Gisteren weer eens wezen kijken. Ik hoef geloof ik niet te zeggen dat het weer mooi was. Wel vindt ik die muur van ventilators wel heel vet met dat confetti systeem ervoor. Verder viel me nog op dat van elke blinder maar de helft gewerkt heeft. Zal denk ik komende tijd nog wel aangesloten worden?

Verder viel me nog op dat er wat kroonsteentjes gebruikt werden voor de 230 van de 575 scans aan de buitenring, waarbij de aarde afgeknipt is. Ben zelf geen electricien, maar meestal wordt er vrij negatief op dat soort werk gereageerd. Hoe zit dat in dit geval? of is het iets tijdelijks.
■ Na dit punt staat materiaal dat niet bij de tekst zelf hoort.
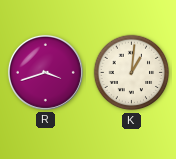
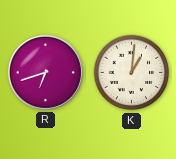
R: 3:42 -> 6:42
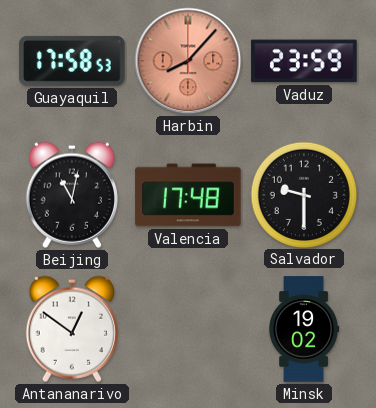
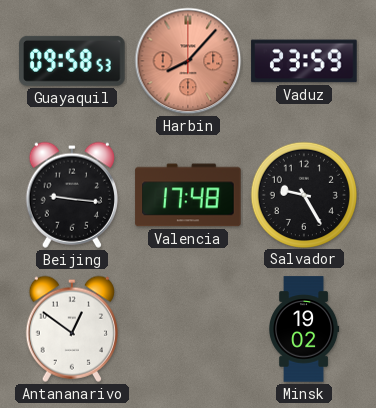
Guayaquil: 17:58 -> 09:58
Beijing: 11:02 -> 9:16
Salvador: 9:30 -> 9:25
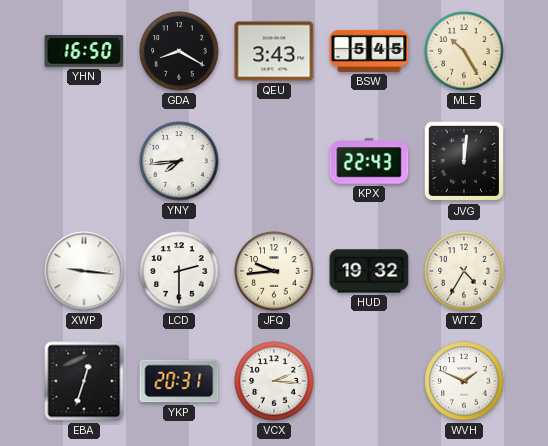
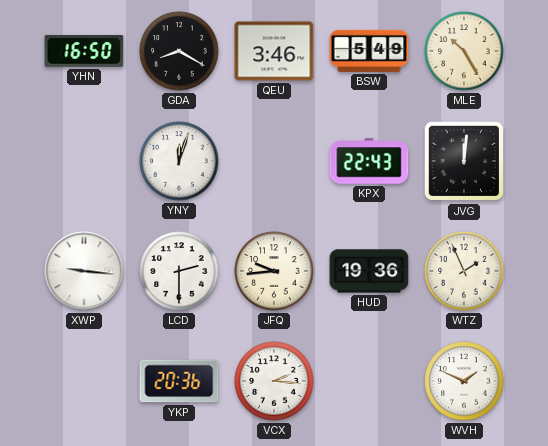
QEU: 3:43 -> 3:46
BSW: 5:45 -> 5:49
YNY: 7:44 -> 12:03
HUD: 19:32 -> 19:36
WTZ: 4:35 -> 1:56
EBA: 12:33 -> none
YKP: 20:31 -> 20:36
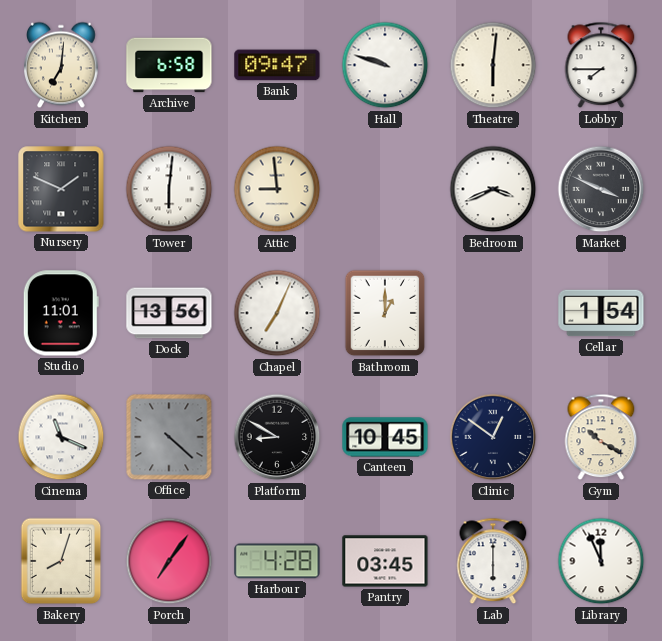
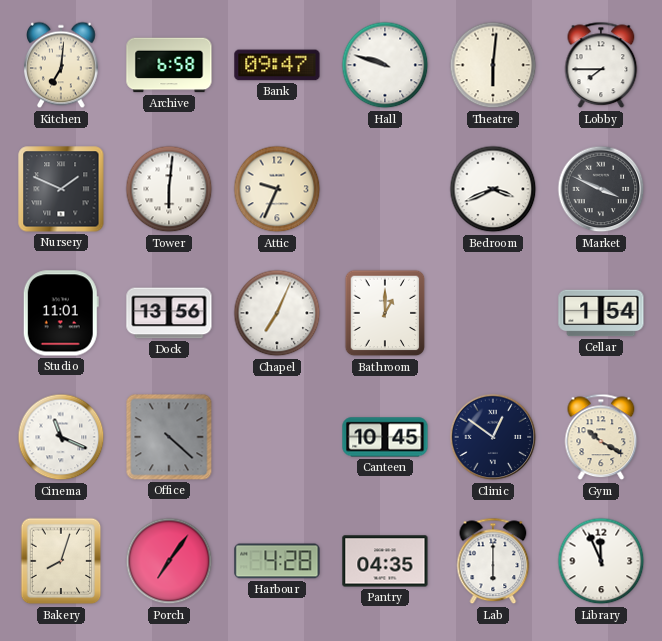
Attic: 8:59 -> 9:34
Platform: 8:50 -> none
Pantry: 03:45 -> 04:35
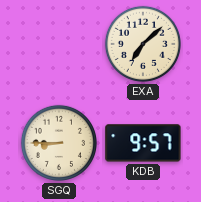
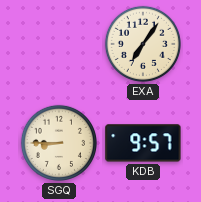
EXA: 7:08 -> 7:06
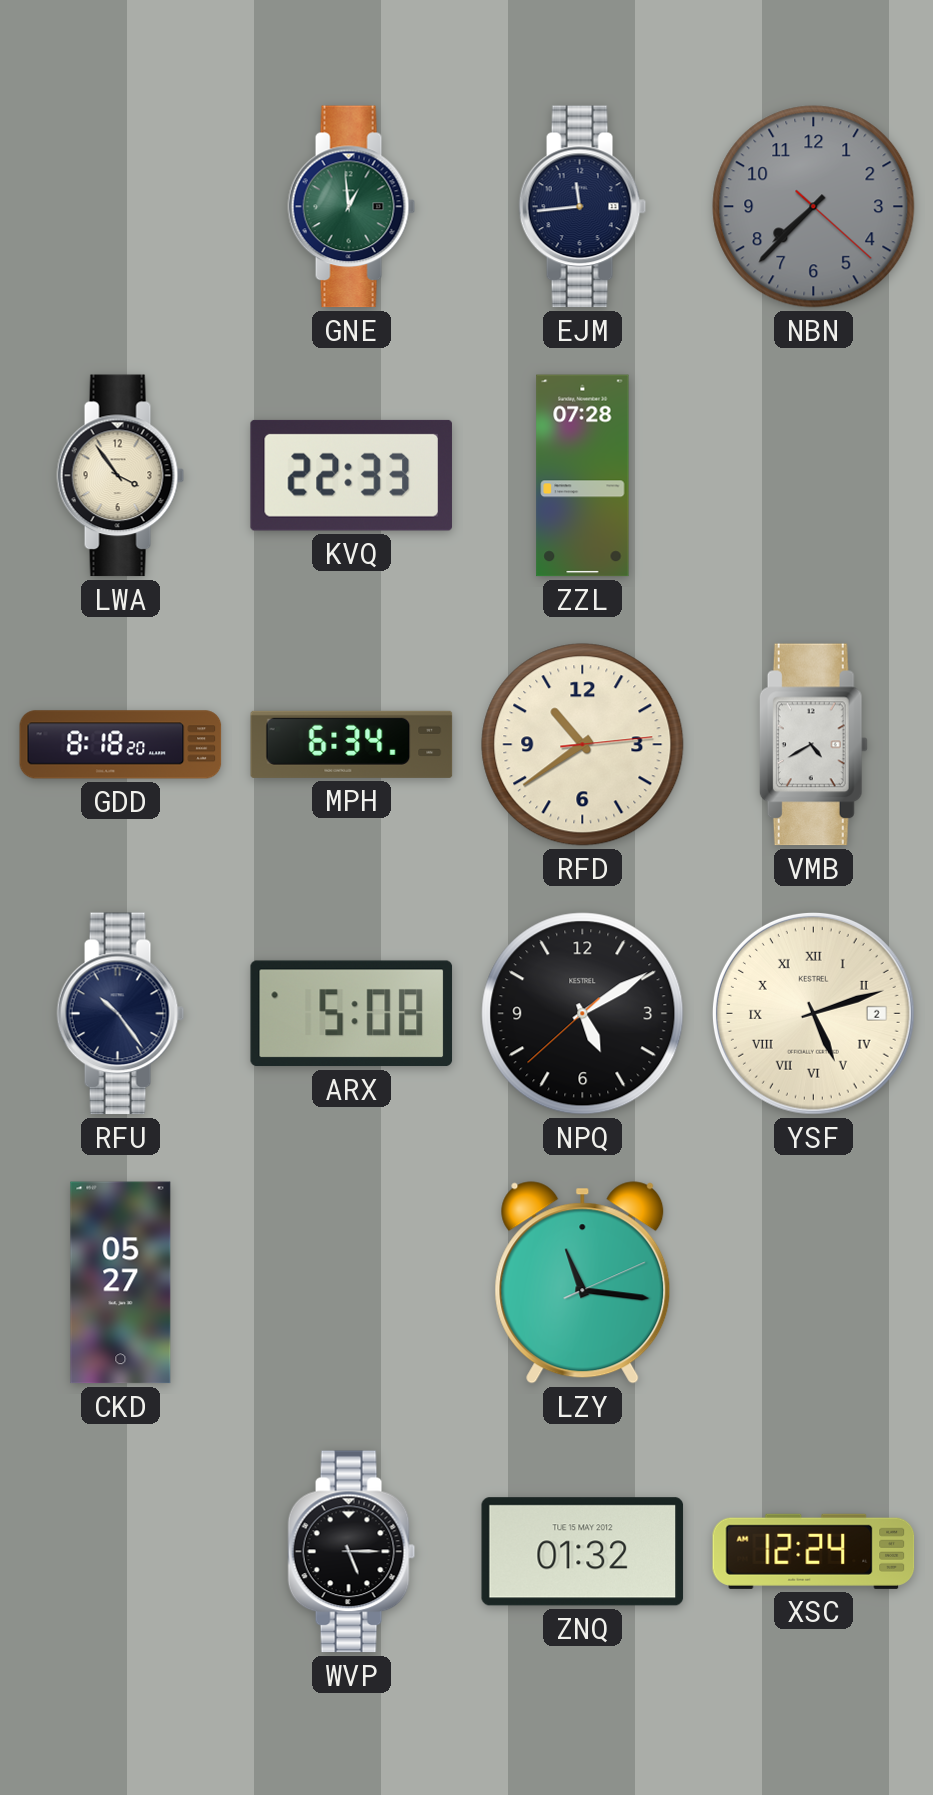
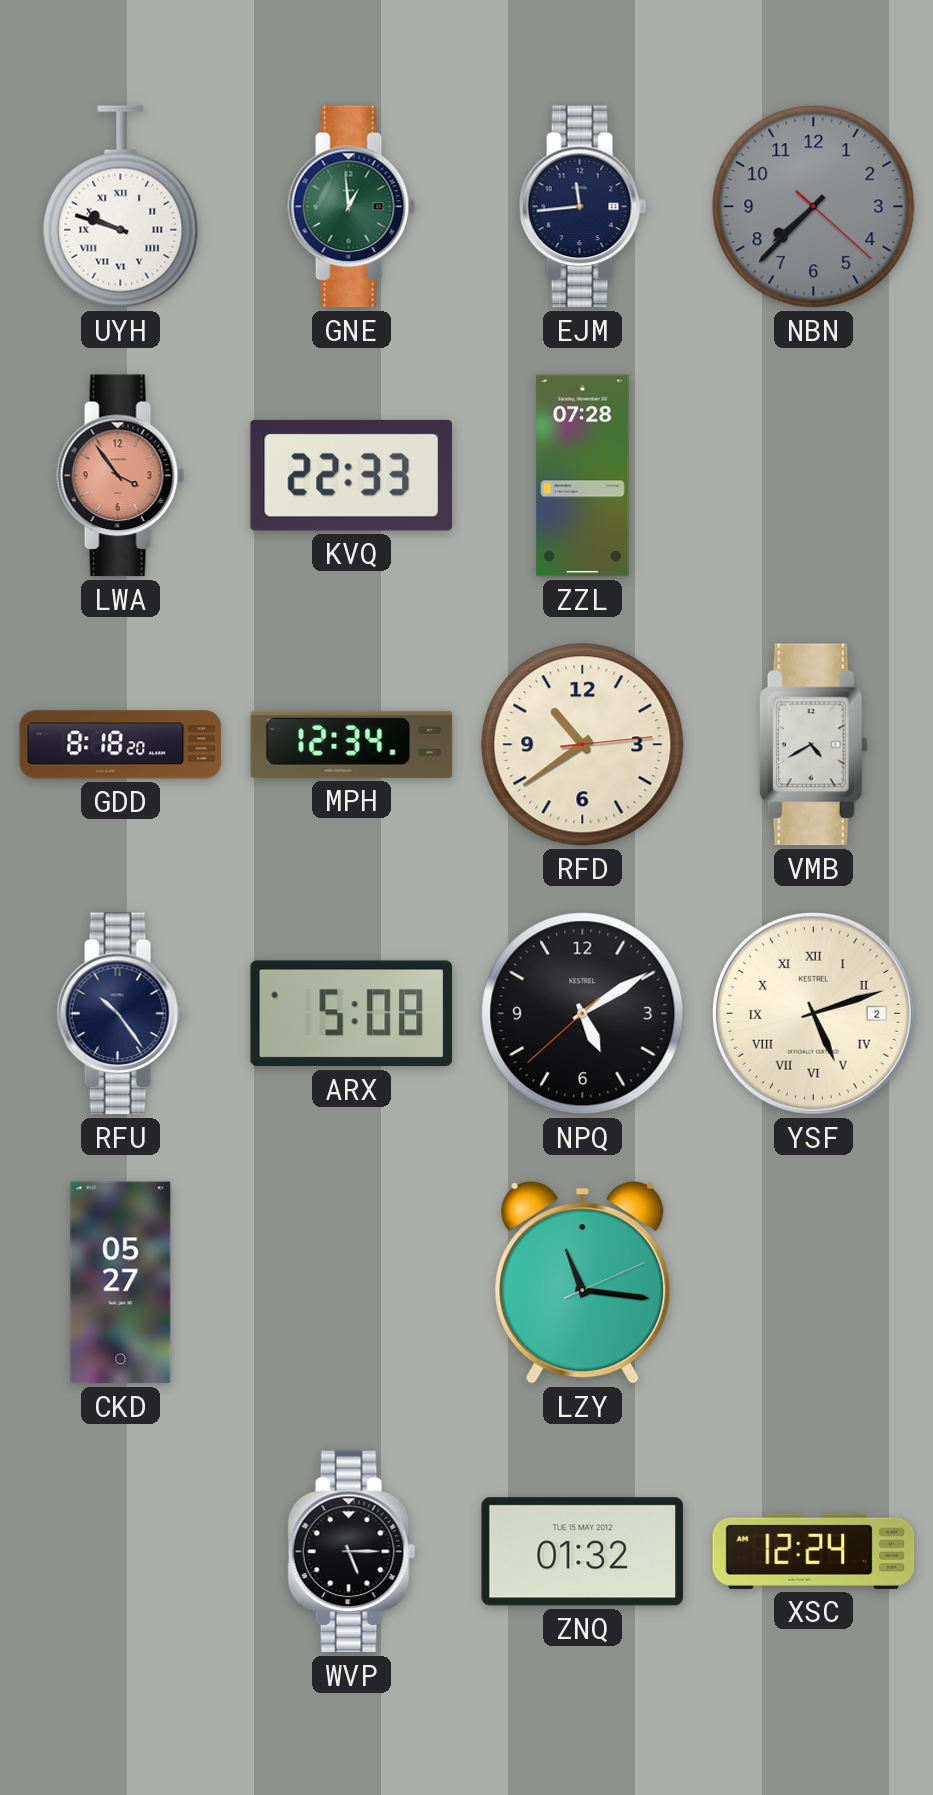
UYH: none -> 9:48
LWA dial: cream -> salmon
MPH: 6:34 -> 12:34
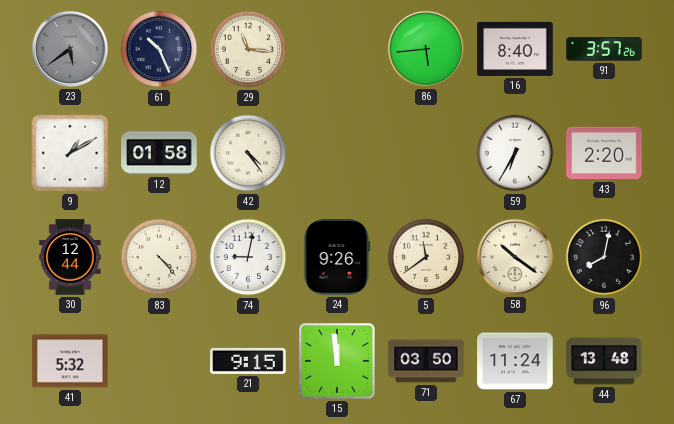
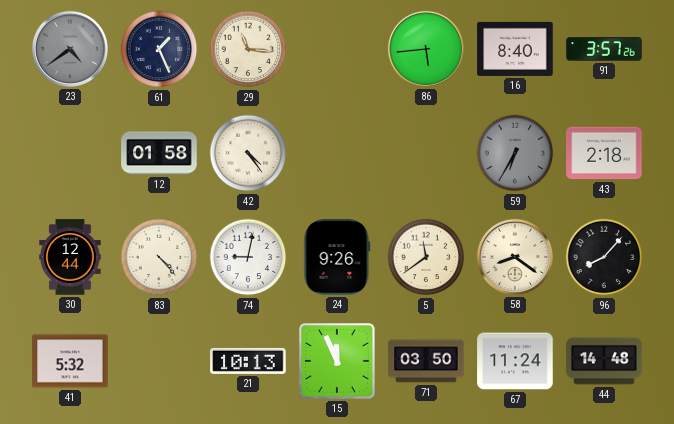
23: 5:39 -> 4:39
61: 10:26 -> 1:26
9: 1:10 -> none
59 dial: white -> grey
43: 2:20 -> 2:18
58: 10:21 -> 8:21
96: 8:02 -> 8:07
21: 9:15 -> 10:13
15: 11:59 -> 11:56
44: 13:48 -> 14:48
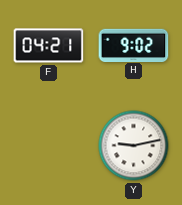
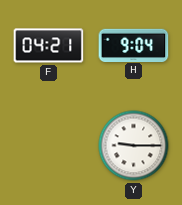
H: 9:02 -> 9:04
Y: 9:13 -> 9:15
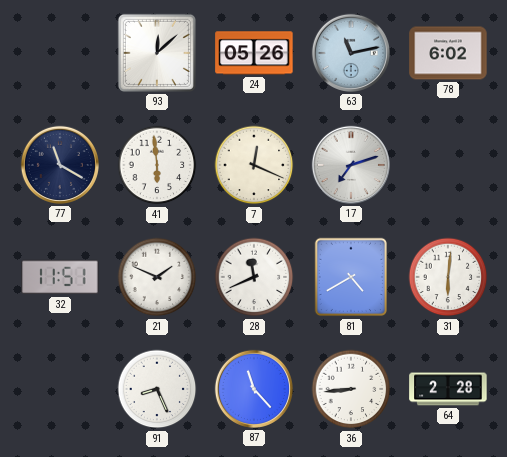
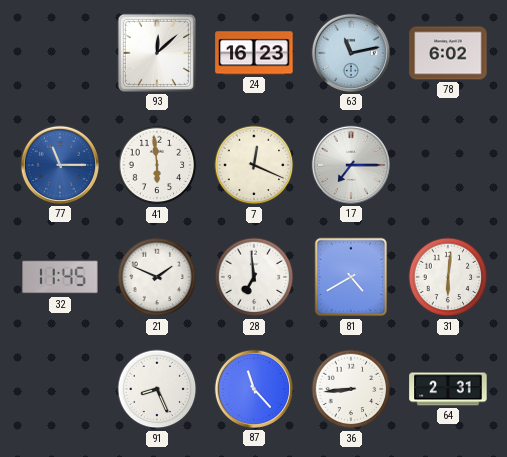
24: 05:26 -> 16:23
77: 11:20 -> 11:15
77 dial: navy -> blue
17: 7:12 -> 7:15
32: 11:51 -> 11:45
28: 11:41 -> 6:59
64: 2:28 -> 2:31
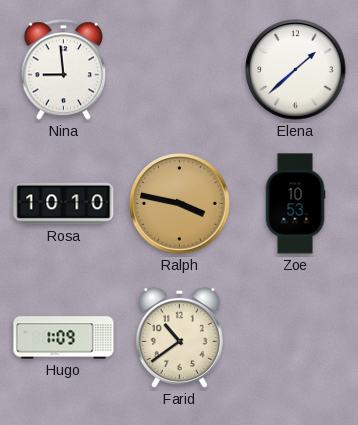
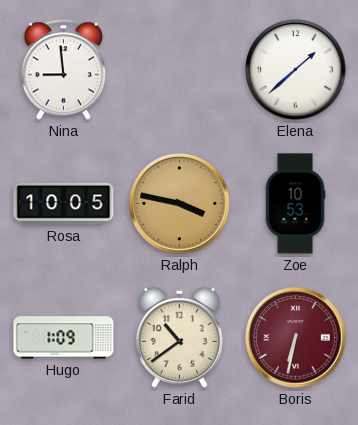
Rosa: 10:10 -> 10:05
Boris: none -> 6:32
Enne, zou iemand misschien nog wat leuke cijfers kunnen noemen  :Smile:  Zoals stroomverbruik, diverse belastingen, massa's en dat soort leuke cijfers  :Stick Out Tongue:  Die zullen allemaal ongetwijfeld hoog zijn.

----------


## masterblaster

Ja ziet er zeker vet uit jammer alleen dat ik zo'n end weg woon en dat ik geen eigen vervoer heb anders had ik het zeker komen aanschouwen.

Trouwens vraagje hoe oud zijn jullie want ik ben op het moment nog 17 maar kan al wel op een pearl een hog en ook al een beetje op grand ma werken.
Enige probleem is niemand laat een 17 jarige achter een tafel staan en dat is frustrerend.
Zo kan ik natuurlijk nooit mijn skills ontwikkelen.
Wil namelijk wel eens weten hoe lang ik nog heb om op mijn positie als operator te komen.

Want eerlijk is eerlijk ik zie zowel in discotheken alswel evenementen nooit een ouwe zak achter zo'n tafel staan.

In ieder geval mijn complimenten, en zodra ik mijn reibewijs heb zal ik wel een keer komen kijken.

greetz,

----------


## pepijn de hoop

> Trouwens vraagje hoe oud zijn jullie want ik ben op het moment nog 17 maar kan al wel op een pearl een hog en ook al een beetje op grand ma werken.
> Enige probleem is niemand laat een 17 jarige achter een tafel staan en dat is frustrerend.
> Wil namelijk wel eens weten hoe lang ik nog heb om op mijn positie als operator te komen.
> 
> Want eerlijk is eerlijk ik zie zowel in discotheken alswel evenementen nooit een ouwe zak achter zo'n tafel staan.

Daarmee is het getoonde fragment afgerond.